MACAU, June 4 - Tony Zhang Huiquan, associate professor in the Department of Sociology of the Faculty of Social Sciences at the University of Macau (UM), and his collaborator have published a correspondence in the leading international academic journal Nature. Drawing on their experience of using agentic artificial intelligence (AI) tools such as OpenClaw, the authors highlight a pressing challenge facing the scientific community: while AI has dramatically increased research productivity, it is also undermining a core component of education—apprenticeship.

Nature is one of the world’s most influential scientific journals. It publishes about three to four pieces of correspondence per issue, most of which address current trends and issues in academia, research, and education, alongside timely discussions and commentaries. The publication of this correspondence reflects UM’s growing academic strength and international influence, as well as its ongoing engagement with emerging trends in scientific research.

In the correspondence titled ‘AI agents in research: when productivity comes at the cost of apprenticeship’, the authors point out that students’ research capabilities rely heavily on hands-on guidance from mentors. Students have to engage in active practice and make mistakes and corrections under the guidance of mentors in order to acquire basic research skills, tacit knowledge, and disciplinary judgment. However, as scientists increasingly integrate AI agents into their research workflows, junior researchers are being replaced in many basic research tasks that once fell to them. With fewer research tasks, less frequent group meetings, and weakened apprenticeship, students are gradually being cut off from the critical processes involving decision-making, weighing up options, troubleshooting errors, refining methods, and calibrating instruments. As a result, students are missing out on the very learning opportunities that provide the essential ‘cognitive scaffolding’ young scholars need to develop. When senior researchers use AI tools to accelerate their output, they may inadvertently deprive students of the opportunity to learn and grow.

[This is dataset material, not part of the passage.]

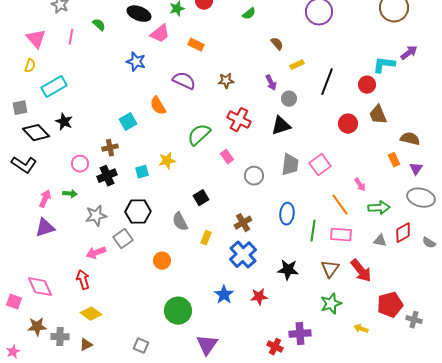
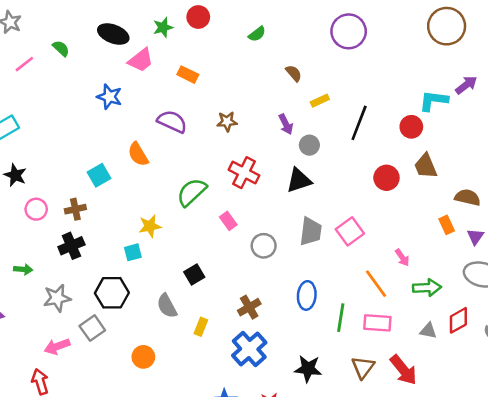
pink line: (71, 37) -> (24, 64), turned 42
pink circle: (80, 164) -> (36, 209), moved
cyan square: (142, 172) -> (133, 252), moved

The correspondence emphasises that scientists are responsible not only for advancing research, but also for mentoring students. The authors call for a balance between research productivity and the essence of education. They suggest the following practices: integrating AI into research training and working alongside students to master new tools; preserving essential ‘learning by doing’ opportunities while improving research productivity; positioning AI as a shared assistant for both mentors and students, rather than a replacement for students; and ensuring that technology empowers collaboration between mentors and students without compromising the long-term goals of education. The correspondence addresses a critical question at the heart of the shift triggered by generative and agentic AI: How can we protect the apprenticeship model that has long been central to scientific education while enhancing research productivity?